Von Flucht und Ausweichen zu Überlebenstausch
Zum Beispiel rüstete das US-Militär seine Piloten und Fallschirmjäger im Zweiten Weltkrieg und im Vietnamkrieg mit sogenannten "Life Barter Kits" (zu Deutsch so viel wie "Überlebenstausch-Kits") aus. In diesen Kits befanden sich zum Beispiel "1,08 Feinunzen 10-karätiges Gold und eine Milus Snow Star Armbanduhr, wobei das Gold im Barter-Kit aus 1 Goldgliederkette mit vier Gliedern der Länge 1 ¾ Zoll, 1 gestanzten Goldanhänger und 2 Goldringen besteht".
In derselben Art rüstete das britische Verteidigungsministerium (MoD) ihre Truppen des Special Air Service (SAS) und Piloten der Royal Air Force (RAF) während des Zweiten Weltkriegs mit der berühmten Goldmünze Sovereign als Teil einer ähnlichen "Flucht- und Ausweich-" Überlebensausrüstung aus.
Jedoch ist die Ausgabe von Gold-Sovereigns an britische Truppen nicht nur eine historische Begebenheit.
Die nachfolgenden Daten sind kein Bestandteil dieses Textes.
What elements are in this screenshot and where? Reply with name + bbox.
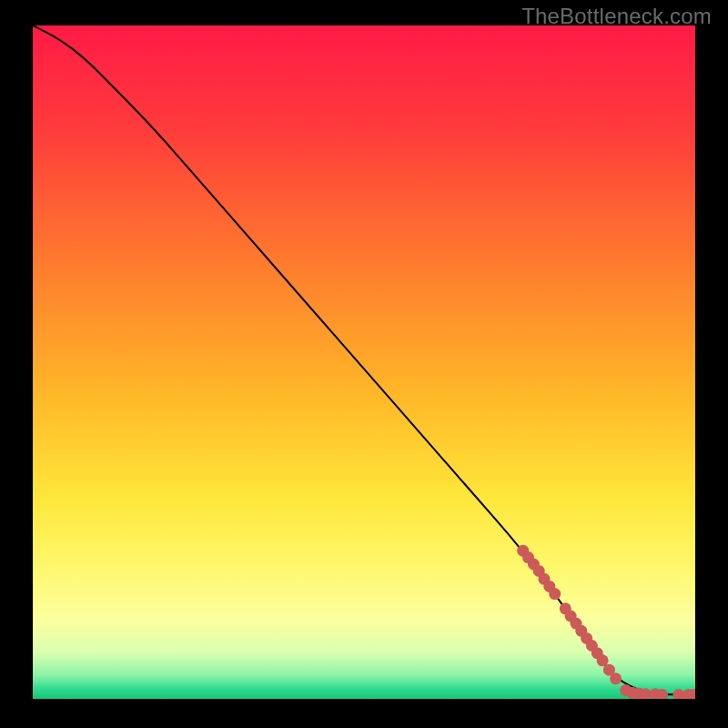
gradient-background xyxy=(33,25,695,699)
plot-area xyxy=(33,25,695,699)
chart-frame: TheBottleneck.com xyxy=(0,0,728,728)
watermark-text: TheBottleneck.com xyxy=(521,4,712,29)
data-marker xyxy=(549,588,561,600)
data-marker xyxy=(610,672,622,684)
chart-svg xyxy=(33,25,695,699)
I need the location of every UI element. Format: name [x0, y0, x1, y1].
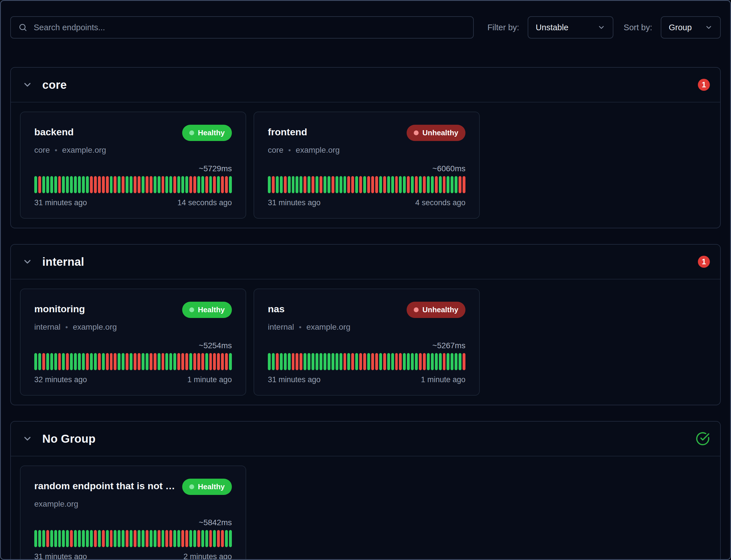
- uptime-history-bars[interactable]: [34, 176, 232, 193]
- endpoint-name: backend: [34, 125, 74, 138]
- history-bar-success: [154, 176, 156, 193]
- dot-separator: •: [55, 146, 57, 155]
- history-bar-success: [98, 530, 101, 547]
- history-bar-success: [189, 530, 192, 547]
- history-bar-success: [407, 353, 410, 370]
- history-bar-failure: [169, 530, 172, 547]
- history-range: 32 minutes ago1 minute ago: [34, 375, 232, 384]
- history-bar-failure: [463, 353, 466, 370]
- group-header-internal[interactable]: internal1: [11, 245, 720, 279]
- status-label: Healthy: [198, 128, 225, 137]
- history-bar-failure: [193, 353, 196, 370]
- history-bar-success: [50, 176, 53, 193]
- history-bar-success: [118, 530, 120, 547]
- history-bar-success: [66, 530, 69, 547]
- history-bar-success: [169, 353, 172, 370]
- dot-separator: •: [288, 146, 291, 155]
- history-bar-success: [403, 176, 406, 193]
- uptime-history-bars[interactable]: [268, 353, 466, 370]
- endpoint-card-frontend[interactable]: frontendUnhealthycore•example.org~6060ms…: [253, 112, 480, 219]
- endpoint-card-backend[interactable]: backendHealthycore•example.org~5729ms31 …: [20, 112, 246, 219]
- history-bar-failure: [407, 176, 410, 193]
- history-bar-success: [38, 353, 41, 370]
- history-bar-success: [34, 530, 37, 547]
- newest-timestamp: 1 minute ago: [421, 375, 466, 384]
- group-title: internal: [42, 255, 84, 268]
- history-bar-failure: [189, 176, 192, 193]
- endpoint-host: example.org: [296, 146, 340, 155]
- oldest-timestamp: 32 minutes ago: [34, 375, 87, 384]
- endpoint-subtitle: core•example.org: [268, 146, 466, 155]
- history-bar-success: [158, 176, 160, 193]
- history-bar-success: [82, 353, 85, 370]
- search-box[interactable]: [10, 16, 474, 39]
- history-bar-success: [205, 353, 208, 370]
- endpoint-card-nas[interactable]: nasUnhealthyinternal•example.org~5267ms3…: [253, 289, 480, 396]
- history-bar-success: [399, 176, 402, 193]
- history-bar-success: [419, 176, 422, 193]
- filter-select[interactable]: Unstable: [528, 16, 613, 39]
- history-bar-success: [327, 176, 330, 193]
- filter-select-value: Unstable: [536, 23, 568, 32]
- history-bar-success: [209, 176, 212, 193]
- search-icon: [18, 23, 27, 32]
- endpoint-card-random-endpoint-that-is-not-pa[interactable]: random endpoint that is not part...Healt…: [20, 466, 246, 560]
- group-header-core[interactable]: core1: [11, 68, 720, 102]
- history-bar-failure: [102, 530, 105, 547]
- history-bar-success: [280, 176, 283, 193]
- history-bar-failure: [343, 353, 346, 370]
- history-bar-success: [177, 530, 180, 547]
- history-bar-success: [142, 530, 144, 547]
- history-bar-success: [181, 176, 184, 193]
- history-bar-failure: [359, 353, 362, 370]
- history-bar-failure: [272, 176, 275, 193]
- history-bar-success: [363, 176, 366, 193]
- history-bar-failure: [46, 530, 49, 547]
- history-bar-failure: [225, 176, 228, 193]
- history-bar-success: [50, 530, 53, 547]
- history-bar-success: [189, 353, 192, 370]
- history-bar-success: [158, 353, 160, 370]
- uptime-history-bars[interactable]: [34, 530, 232, 547]
- endpoint-card-monitoring[interactable]: monitoringHealthyinternal•example.org~52…: [20, 289, 246, 396]
- history-range: 31 minutes ago1 minute ago: [268, 375, 466, 384]
- status-dot-icon: [414, 307, 419, 312]
- history-bar-success: [177, 176, 180, 193]
- unhealthy-badge: Unhealthy: [407, 302, 466, 318]
- sort-select[interactable]: Group: [661, 16, 721, 39]
- unhealthy-count-badge: 1: [698, 256, 710, 268]
- history-bar-success: [379, 176, 382, 193]
- history-bar-success: [295, 176, 298, 193]
- history-bar-failure: [158, 530, 160, 547]
- history-bar-failure: [423, 353, 426, 370]
- history-bar-failure: [217, 353, 220, 370]
- history-bar-failure: [114, 353, 116, 370]
- oldest-timestamp: 31 minutes ago: [268, 375, 321, 384]
- uptime-history-bars[interactable]: [268, 176, 466, 193]
- history-bar-success: [122, 353, 124, 370]
- history-bar-success: [118, 353, 120, 370]
- history-bar-success: [50, 353, 53, 370]
- history-bar-failure: [331, 176, 334, 193]
- history-bar-success: [217, 176, 220, 193]
- search-input[interactable]: [33, 23, 466, 33]
- history-bar-failure: [213, 353, 216, 370]
- newest-timestamp: 2 minutes ago: [183, 552, 232, 560]
- history-bar-success: [299, 176, 302, 193]
- group-status-indicator: [696, 432, 710, 446]
- history-bar-failure: [443, 353, 446, 370]
- history-bar-failure: [213, 176, 216, 193]
- group-header-no-group[interactable]: No Group: [11, 422, 720, 456]
- history-bar-failure: [371, 176, 374, 193]
- history-bar-success: [54, 530, 57, 547]
- endpoint-group-label: internal: [268, 323, 294, 332]
- history-bar-failure: [295, 353, 298, 370]
- newest-timestamp: 4 seconds ago: [415, 198, 466, 207]
- uptime-history-bars[interactable]: [34, 353, 232, 370]
- oldest-timestamp: 31 minutes ago: [34, 198, 87, 207]
- history-bar-failure: [221, 176, 224, 193]
- group-content: backendHealthycore•example.org~5729ms31 …: [11, 102, 720, 228]
- endpoint-subtitle: internal•example.org: [34, 323, 232, 332]
- history-bar-success: [130, 176, 132, 193]
- history-bar-success: [74, 353, 77, 370]
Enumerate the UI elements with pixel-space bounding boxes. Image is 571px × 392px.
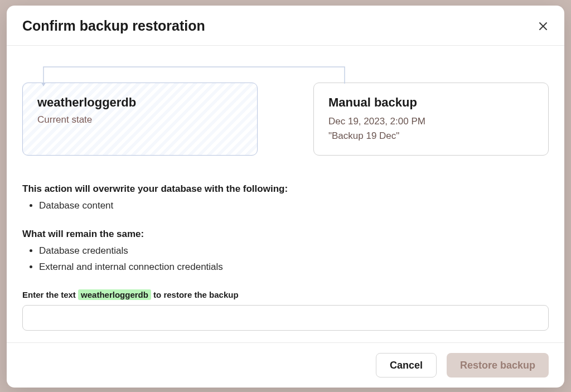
- overwrite-list: Database content: [22, 198, 549, 214]
- backup-type: Manual backup: [328, 95, 534, 110]
- list-item: Database content: [39, 198, 549, 214]
- backup-name: "Backup 19 Dec": [328, 129, 534, 143]
- modal-body: weatherloggerdb Current state Manual bac…: [7, 46, 564, 342]
- overwrite-heading: This action will overwrite your database…: [22, 183, 549, 195]
- confirm-highlight: weatherloggerdb: [78, 289, 151, 300]
- backup-timestamp: Dec 19, 2023, 2:00 PM: [328, 114, 534, 129]
- close-icon[interactable]: [538, 21, 549, 32]
- list-item: Database credentials: [39, 243, 549, 259]
- current-state-label: Current state: [37, 114, 243, 125]
- modal-header: Confirm backup restoration: [7, 6, 564, 46]
- current-state-card: weatherloggerdb Current state: [22, 83, 258, 156]
- confirm-label: Enter the text weatherloggerdb to restor…: [22, 290, 549, 299]
- modal-footer: Cancel Restore backup: [7, 342, 564, 388]
- confirm-suffix: to restore the backup: [151, 290, 239, 299]
- same-section: What will remain the same: Database cred…: [22, 229, 549, 275]
- modal-title: Confirm backup restoration: [22, 18, 205, 34]
- backup-card: Manual backup Dec 19, 2023, 2:00 PM "Bac…: [313, 83, 549, 156]
- restore-modal: Confirm backup restoration weatherlogger…: [7, 6, 564, 388]
- same-heading: What will remain the same:: [22, 229, 549, 240]
- cards-row: weatherloggerdb Current state Manual bac…: [22, 83, 549, 156]
- confirm-prefix: Enter the text: [22, 290, 78, 299]
- cancel-button[interactable]: Cancel: [376, 353, 437, 378]
- overwrite-section: This action will overwrite your database…: [22, 183, 549, 214]
- confirm-section: Enter the text weatherloggerdb to restor…: [22, 290, 549, 331]
- same-list: Database credentials External and intern…: [22, 243, 549, 275]
- confirm-input[interactable]: [22, 305, 549, 331]
- current-db-name: weatherloggerdb: [37, 95, 243, 110]
- list-item: External and internal connection credent…: [39, 259, 549, 275]
- restore-button[interactable]: Restore backup: [447, 353, 549, 378]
Das MoD führt diese Tradition in der heutigen Zeit weiter und verteilt Gold-Sovereigns an Militärpersonal in heutigen Konflikten eigens für den Gebrauch als Tauschobjekt oder um sich aus Schwierigkeiten herauskaufen zu können, wenn sie feindlichen Truppen begegnen. Am anschaulichsten illustriert, ist das vielleicht durch die interessanten und eindringlichen Berichte der zu Autoren gewordenen Kämpfer, die am Golfkrieg 1991 teilnahmen.
Als Hintergrundinformation: Im Vorfeld des Golfkrieges 1991 kaufte das britische Verteidigungsministerium 60.000 Gold-Sovereigns von der Bank of England und rüstete dann Soldaten und Piloten des Special Air Service (SAS) mit jeweils 20 Gold-Sovereigns aus, die sie dann in ihre Kleidung einnähten und dort verbargen. Nach dem Krieg wurden Münzen, die auf die eine oder andere Art überdauert haben, zurückgegeben und laut MoD schafften es 16.289 solcher Münzen wieder zurück.

Operation Granby
In seinem Buch "Eye of the Storm" (erschienen im Jahr 2000) über den Golfkrieg und Operation Granby stellt der SAS-Offizier Peter Ratcliffe den Ausrüstungsdrill dar:
"Der Pay Sergeant Major stattete jeden Mann auch mit 20 Gold-Sovereigns aus. Die Sovereigns waren dafür vorgesehen, damit irakische Bürger und Militärs im Bedarfsfall zu bestechen. Da Gold-Sovereigns eine international akzeptierte Währung sind, sind sie extrem praktisch und eine kompakte Art, große Geldsummen zu transportieren."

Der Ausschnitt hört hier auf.